**ASSIGNMENT:**
Lift out, unaltered, the lines of the material below between the line holding "なんだろうか？次章よりお待ちかね、いよいよその正体を" and the line holding "すぎる質問を投げかけた。", counting both.

**EXTRACTED DATA:**

——

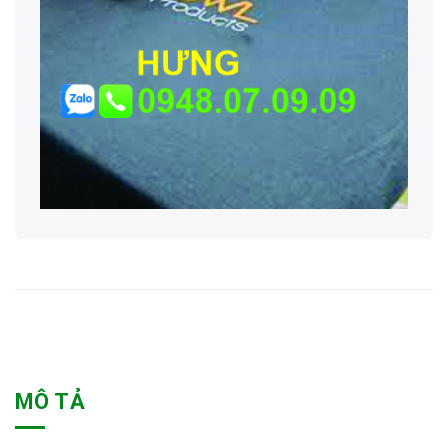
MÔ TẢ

——

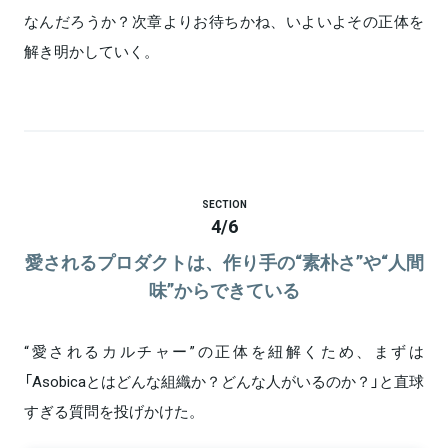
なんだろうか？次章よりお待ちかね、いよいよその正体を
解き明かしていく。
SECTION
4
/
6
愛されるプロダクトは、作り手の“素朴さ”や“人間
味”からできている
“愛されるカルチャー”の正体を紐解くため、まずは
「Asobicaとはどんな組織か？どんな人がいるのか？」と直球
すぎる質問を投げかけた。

——

**ANSWER:**
なんだろうか？次章よりお待ちかね、いよいよその正体を
解き明かしていく。
SECTION
4
/
6
愛されるプロダクトは、作り手の“素朴さ”や“人間
味”からできている
“愛されるカルチャー”の正体を紐解くため、まずは
「Asobicaとはどんな組織か？どんな人がいるのか？」と直球
すぎる質問を投げかけた。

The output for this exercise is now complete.